3. Focus on what you can control
One of the most positive things you can do when faced with worry or anxiety is to remember what you can affect and what you can’t. Far too many people spend time feeling bad about things they simply can’t change. In Achor’s book, The Happiness Advantage, he outlines an exercise he calls the Island Experiment. He suggests you write out a list of stresses and put them into two circles, “islands.” One island holds the things you can control. The other is for the things you can’t. Ignore that second island and choose a single concrete action to take in the first. This will begin to solve the stress and move you toward your goal.
4. Create a network of support
Knowing that you have somebody to turn to can help a lot. “It’s important to have that outlet so you know you can freak the heck out if you need to,” says Menkes. You may not use this option, but it can be comforting to know it’s there. Build supportive relationships when you’re not stressed. Menkes encourages you to “put in the effort and build the emotional deposit” so you can cash it in when and if required. The company you keep also makes a difference. “Surround yourself with people who do not complain or ruminate upon things they can’t change,” says Achor.
5. Get some stress-handling experience
According to Menkes, the best way to learn to handle stress is through practice. “If the body is not used to stress and you experience it, you’ll panic and it becomes a vicious cycle that needs to be broken,” says Menkes. He often sees this in younger people: “They have more intense reactivity than older people. It’s not only a function of hormones but it’s a function of experience.” Don’t wait for a dire situation to try out these techniques. “Think about ways you can put yourself in non-game-changing, but pressured, situations. Pressure and fear are good because it means you are stretching,” says Menkes. For example, if public speaking is nerve-wracking for you, he suggests you sign up for Toastmasters and try out your skills in a contained setting. Set up experiments in which you feel stress, but can manage it.
Principles to Remember
Do:
  • Think of stress as an indicator that you care about something, rather than a cause for panic
  • Focus on the task, rather than the emotion
  • Build relationships so that you have people to turn to in times of stress
Don’t:
  • Assume your stress is going to last forever
  • Worry about things that are out of your control
  • Spend time with people who are negative
Case study #1: Focus on what matters most
Eric Loucks, an assistant professor at Brown University’s Department of Community Health, was awake at 2:00 am worried about how he was spending his time. Like most academics in his field, his job has two primary functions: research and teaching. To fund his research — and his salary — he has to secure grants. The pressure to win grants is particularly high, especially since only 8% of applicants for federal medical research monies receive funding.
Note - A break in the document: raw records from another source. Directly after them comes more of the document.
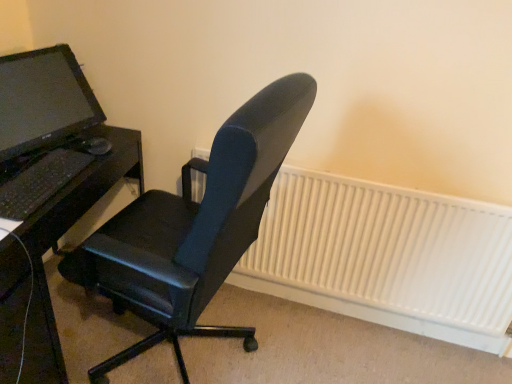 Question: From their relative heights in the image, would you say white matte radiator at center is taller or shorter than black matte desk at left?

Choices:
 (A) short
 (B) tall

Answer: (A)

Question: Is point (332, 220) positioned closer to the camera than point (50, 216)?

Choices:
 (A) closer
 (B) farther

Answer: (A)

Question: Estimate the real-world distances between objects in this image. Which object is closer to the black plastic mouse at center?

Choices:
 (A) black matte desk at left
 (B) black matte keyboard at left
 (C) black leather office chair at center
 (D) matte black monitor at left
 (E) white matte radiator at center

Answer: (D)

Question: Considering the real-world distances, which object is closest to the black matte desk at left?

Choices:
 (A) matte black monitor at left
 (B) black matte keyboard at left
 (C) black plastic mouse at center
 (D) black leather office chair at center
 (E) white matte radiator at center

Answer: (B) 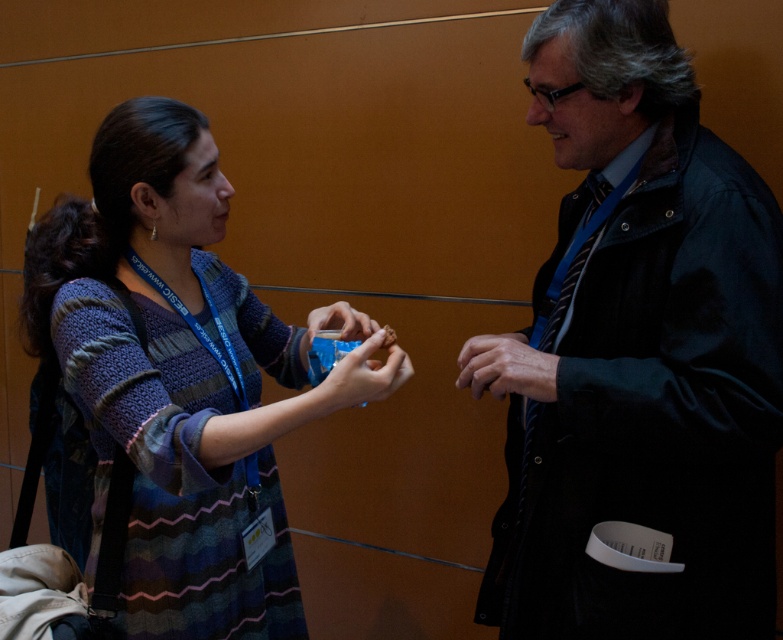 Question: Is dry skin at center closer to the viewer compared to matte plastic cookie at center?

Choices:
 (A) no
 (B) yes

Answer: (B)

Question: Can you confirm if knitted sweater at center is positioned to the left of dry skin at center?

Choices:
 (A) no
 (B) yes

Answer: (B)

Question: Is knitted sweater at center further to camera compared to matte plastic cup at center?

Choices:
 (A) no
 (B) yes

Answer: (A)

Question: Which of these objects is positioned closest to the knitted sweater at center?

Choices:
 (A) matte plastic cookie at center
 (B) matte plastic cup at center

Answer: (A)

Question: Among these objects, which one is farthest from the camera?

Choices:
 (A) matte plastic cup at center
 (B) dark blue jacket at center
 (C) dry skin at center
 (D) matte plastic cookie at center

Answer: (A)

Question: Which object is closer to the camera taking this photo?

Choices:
 (A) matte plastic cookie at center
 (B) knitted sweater at center
 (C) dry skin at center
 (D) dark blue jacket at center

Answer: (D)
On this particular night, Eric had two grant deadlines fast approaching and was feeling anxious about how little attention he was giving to his students and colleagues. He had been working hard toward the deadlines, which left little time or energy for mentoring students, collaborating with colleagues, or any of the other duties that make up the other half of his job.
Lying in bed, he started thinking about everything he was unable to do and the people he felt he was letting down. “I simply don’t have enough time in the day to do what would be ideal,” he says. But he recognized that sitting up at 2:00am was not a good use of his time. One way that Eric handles stress is to practice meditation. That night, he used an approach described by Thich Nhat Hanh, a Buddhist Zen master. First, Eric named the emotion. He recognized that the stress was a result of feeling that he wasn’t supporting his students and fellow professors. He then gave it his attention. “The hardest thing to do is sit with the feeling for more than ten seconds,” he says. But by holding his focus on it he was able to see that in dedicating time to the grants, he was also supporting others: his students, collaborators, and family. “I am trying to discover novel things that influence our health to help society,” he says. While it was hard to feel the stress, it helped him see what matters most.
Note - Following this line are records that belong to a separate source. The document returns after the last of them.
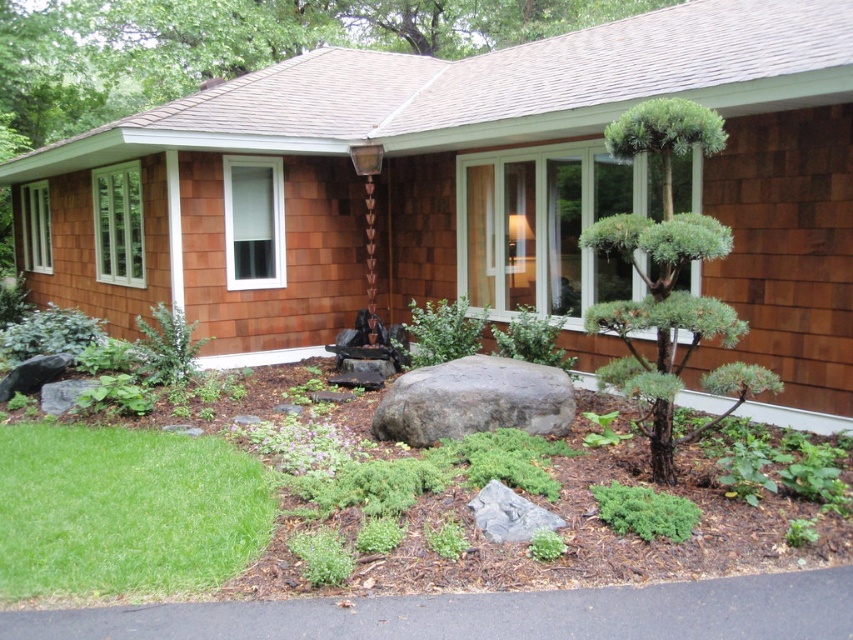 Question: Is green grass at lower left in front of gray rough boulder at center?

Choices:
 (A) no
 (B) yes

Answer: (B)

Question: Is green needle-like at center bigger than gray rough boulder at center?

Choices:
 (A) yes
 (B) no

Answer: (A)

Question: Is green grass at lower left behind green needle-like at center?

Choices:
 (A) yes
 (B) no

Answer: (B)

Question: Which of the following is the closest to the observer?

Choices:
 (A) gray rough boulder at center
 (B) green grass at lower left
 (C) green needle-like at center

Answer: (B)

Question: Which point appears farthest from the camera in this image?

Choices:
 (A) (486, 422)
 (B) (624, 221)

Answer: (A)

Question: Among these objects, which one is nearest to the camera?

Choices:
 (A) gray rough boulder at center
 (B) green needle-like at center

Answer: (B) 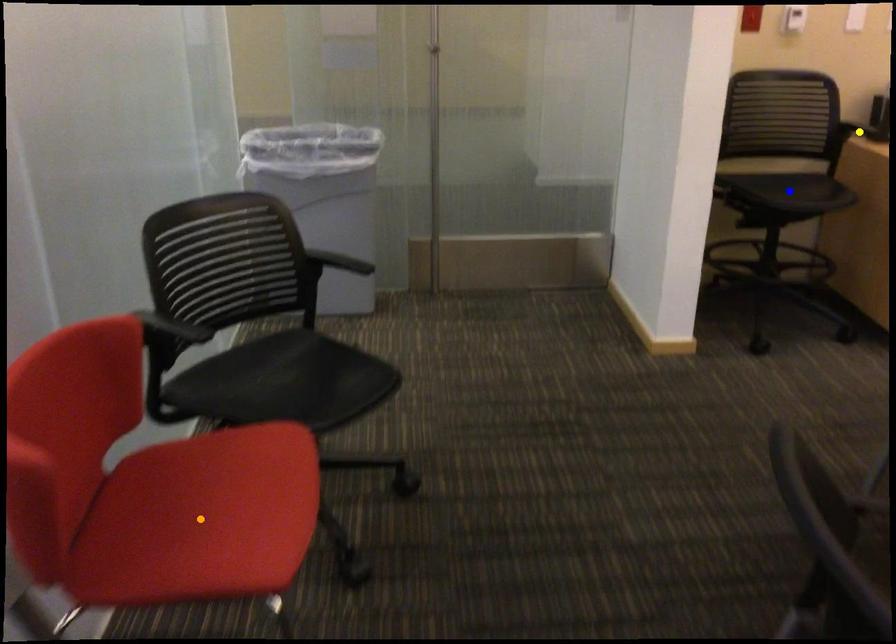 Order these from farthest to nearest:
orange point
blue point
yellow point

1. yellow point
2. blue point
3. orange point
Then he was able to take a step back and look at the stress and ask himself, What is the next best step? “All I can do is prioritize the most important thing at the moment,” he says. He told himself that he would focus on the grants, since the deadlines were looming. He would get back to his students and colleagues when he was finished, which was in just two days. For Eric, the stress was a surface feeling and a deeper more fundamental issue was underneath: feeling he was letting people down. When he was able to get to that issue, he felt more equipped to solve it.
Case study #2: Know what you can change, and what you can’t
A few years back, Gustavo Osorio, a veterinarian and product manager in animal health, was given an opportunity. His boss had left the multinational company they worked for in Mexico City and Gustavo was temporarily put in charge of strategy for his business unit. His boss had been a strong leader and shielded Gustavo and the rest of the team from any problems he faced from above. This meant that Gustavo was seeing many of the pressures and stresses at the corporate level for the first time.
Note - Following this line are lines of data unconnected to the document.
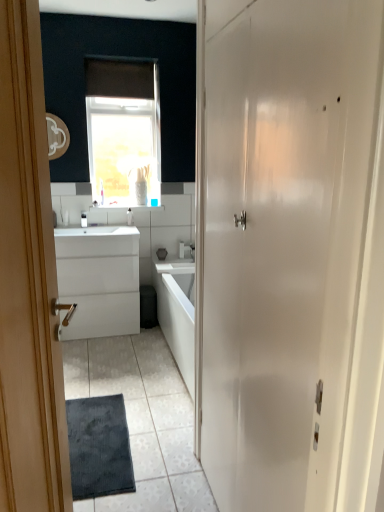 Question: Is white plastic toothbrush at center, which is the 2th toiletry in right-to-left order, at the left side of brown matte window at upper center?

Choices:
 (A) yes
 (B) no

Answer: (A)

Question: Is white plastic toothbrush at center, which is the 1th toiletry in left-to-right order, wider than brown matte window at upper center?

Choices:
 (A) yes
 (B) no

Answer: (A)

Question: From a real-world perspective, is white plastic toothbrush at center, which is the 2th toiletry in right-to-left order, below brown matte window at upper center?

Choices:
 (A) yes
 (B) no

Answer: (A)

Question: Does white plastic toothbrush at center, which is the 1th toiletry in left-to-right order, have a lesser width compared to brown matte window at upper center?

Choices:
 (A) yes
 (B) no

Answer: (B)

Question: Is white plastic toothbrush at center, which is the 1th toiletry in left-to-right order, outside of brown matte window at upper center?

Choices:
 (A) no
 (B) yes

Answer: (B)

Question: Is white plastic toothbrush at center, which is the 2th toiletry in right-to-left order, next to brown matte window at upper center and touching it?

Choices:
 (A) yes
 (B) no

Answer: (B)

Question: Does white glossy door at right, positioned as the second door in left-to-right order, have a greater height compared to dark gray textured mat at lower left?

Choices:
 (A) no
 (B) yes

Answer: (B)

Question: Would you consider white glossy door at right, positioned as the second door in left-to-right order, to be distant from dark gray textured mat at lower left?

Choices:
 (A) no
 (B) yes

Answer: (B)

Question: Would you say white glossy door at right, positioned as the second door in left-to-right order, is outside dark gray textured mat at lower left?

Choices:
 (A) yes
 (B) no

Answer: (A)

Question: Is white glossy door at right, which ranks as the first door in right-to-left order, bigger than dark gray textured mat at lower left?

Choices:
 (A) yes
 (B) no

Answer: (A)

Question: Is dark gray textured mat at lower left inside white glossy door at right, positioned as the second door in left-to-right order?

Choices:
 (A) yes
 (B) no

Answer: (B)

Question: Is white glossy door at right, which ranks as the first door in right-to-left order, thinner than dark gray textured mat at lower left?

Choices:
 (A) no
 (B) yes

Answer: (B)

Question: Is white plastic toothbrush at upper center, which ranks as the first toiletry in right-to-left order, wider than white glossy door at right, which ranks as the first door in right-to-left order?

Choices:
 (A) yes
 (B) no

Answer: (B) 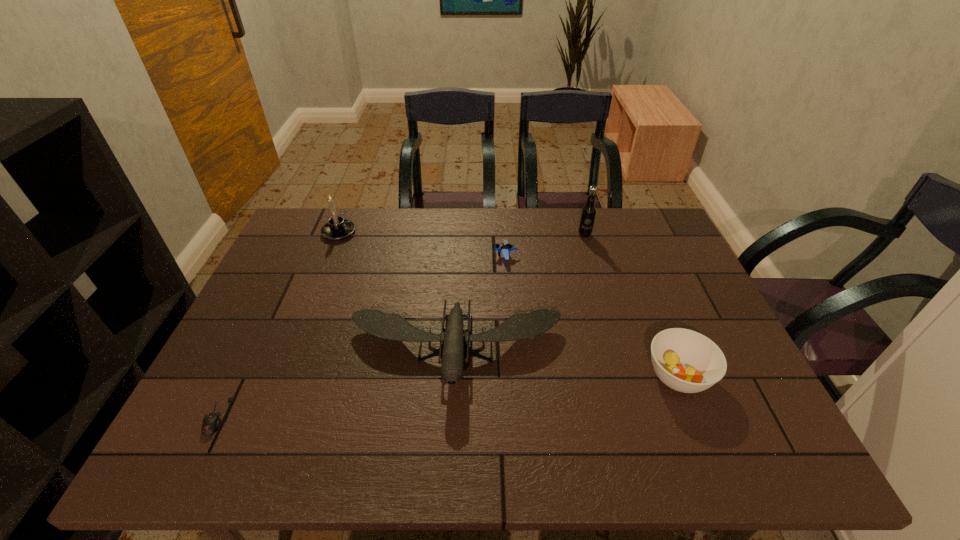 Identify the location of the leftmost object. (211, 422).

Where is `vacant space located on the label of the root beer`? This screenshot has height=540, width=960. vacant space located on the label of the root beer is located at coordinates (605, 302).

The width and height of the screenshot is (960, 540). I want to click on vacant space located 0.380m with a handle on the side of the second tallest object, so click(x=470, y=232).

The width and height of the screenshot is (960, 540). Identify the location of blank space located at the head of the fourth shortest object. (452, 424).

The image size is (960, 540). I want to click on blank area located 0.300m on the left of the fourth tallest object, so click(x=516, y=376).

In order to click on blank space located 0.250m on the front-facing side of the Lego in this screenshot , I will do `click(413, 256)`.

This screenshot has width=960, height=540. I want to click on free space located on the front-facing side of the Lego, so [435, 256].

You are a GUI agent. You are given a task and a screenshot of the screen. Output one action in this format:
    pyautogui.click(x=<x>, y=<y>)
    Task: Click on the vacant position located on the front-facing side of the Lego
    This screenshot has height=540, width=960.
    Given the screenshot: What is the action you would take?
    pyautogui.click(x=368, y=256)

In order to click on vacant space located 0.070m on the back of the shortest object in this screenshot , I will do `click(241, 372)`.

Image resolution: width=960 pixels, height=540 pixels. I want to click on root beer that is at the far edge, so tap(588, 213). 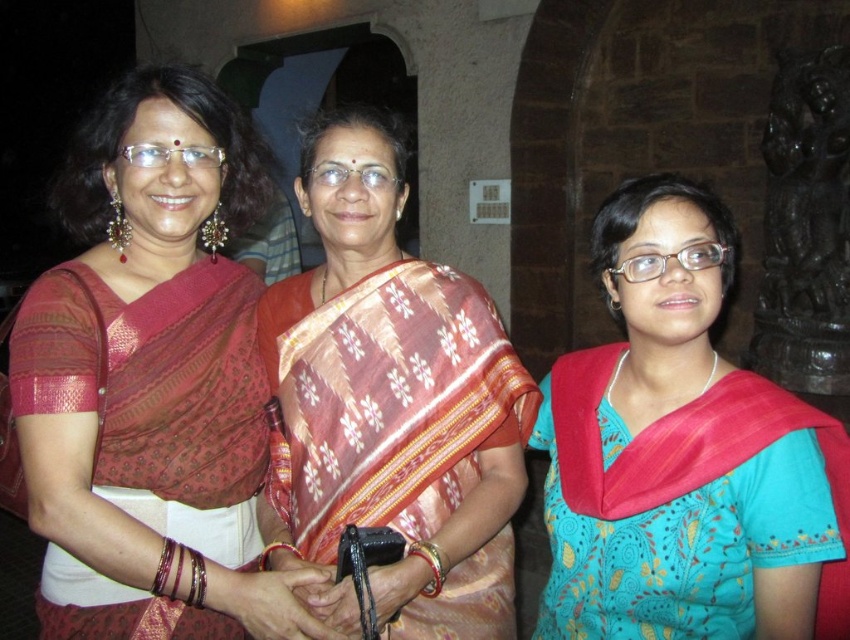 You are a photographer setting up for a group photo. You need to ensure that the matte silk saree at center and the teal silk blouse at center are both visible in the frame. Given their widths, which item requires a wider shot to fully capture its details?

The matte silk saree at center requires a wider shot because its width surpasses that of the teal silk blouse at center.

You are a photographer setting up a shoot in a traditional Indian setting. You need to ensure that the matte silk saree at center and the teal silk blouse at center are visible in the frame. Based on their sizes, which one will appear larger in the photo?

The matte silk saree at center is taller than the teal silk blouse at center, so it will appear larger in the photo.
While honored to have the temporary promotion, Gustavo was under an immense amount of stress. He was doing many tasks that he had never done before while trying to prove he could handle the new work. He knew that the pressure was getting to him and sometimes he was not able to live up to expectations. “I made it difficult for the team to follow me at times,” he says. He relied on certain people in his life to put the stress into perspective, talking regularly with a couple of close friends, including a co-worker on his team. “My wife and family also played an important role because they allowed me to vent my worries and frustrations, mostly by listening and offering unbiased advice,” he says. One of the ways he relieved the immediate stress was by sticking to a regular workout routine, even though he was working long hours. He often got up at 5:30am to run eight to ten kilometers.
He was able to use the strain to his advantage in the long run. “I think the stress I felt made me work beyond what I thought I was capable of,” he says. After some time in the new position, he was also able to more clearly identify which circumstances he could influence. “I learned to focus on the most important things and stop worrying about those things I couldn’t change. I developed ways to quickly assess situations, classify them into important and non-important, and respond accordingly.”
Eventually the company brought in a new business unit manager. While Gustavo’s hopes of a permanent promotion were not realized, the experience allowed him to see his strengths and weaknesses more clearly and develop a more productive approach to stress. “I’m now on a path to being a better leader,” he says.

你寂寞嗎?讓寂寞昇華的3種人生態度

文字:tianesu  VOGUE.TW |  來源:好的文化《一個人的世界也精彩》 |  更新:5/11/2015  11 MONTHS AGO
 發出『你寂寞嗎』這一問,恐怕不少人都會默默點頭,或是若有所思。寂寞對 於每個人都不陌生。在少年時,我們就曾把寂寞掛在嘴邊,彷彿只有這樣才顯得有內涵、有深度。到了青壯年時,步出校門,背井離鄉,在社會上打拼;當夜深人 靜,站在這座鋼筋水泥築就的城市中,抬頭望去,處處燈紅酒綠,處處燕舞鶯歌。突然間,一股難言的感覺湧上心頭,整個世界都好像與你隔離。這是一種眾人散場 後的冷清淒涼,是一種繁華褪去後的孤獨無依,是一種空無一人時的惆悵迷惘,是一種燈火凋零後的意興闌珊。這時,你的心中是何滋味?是否依然靜謐安然、豐富 快樂?是否依然興致勃勃、自得其樂?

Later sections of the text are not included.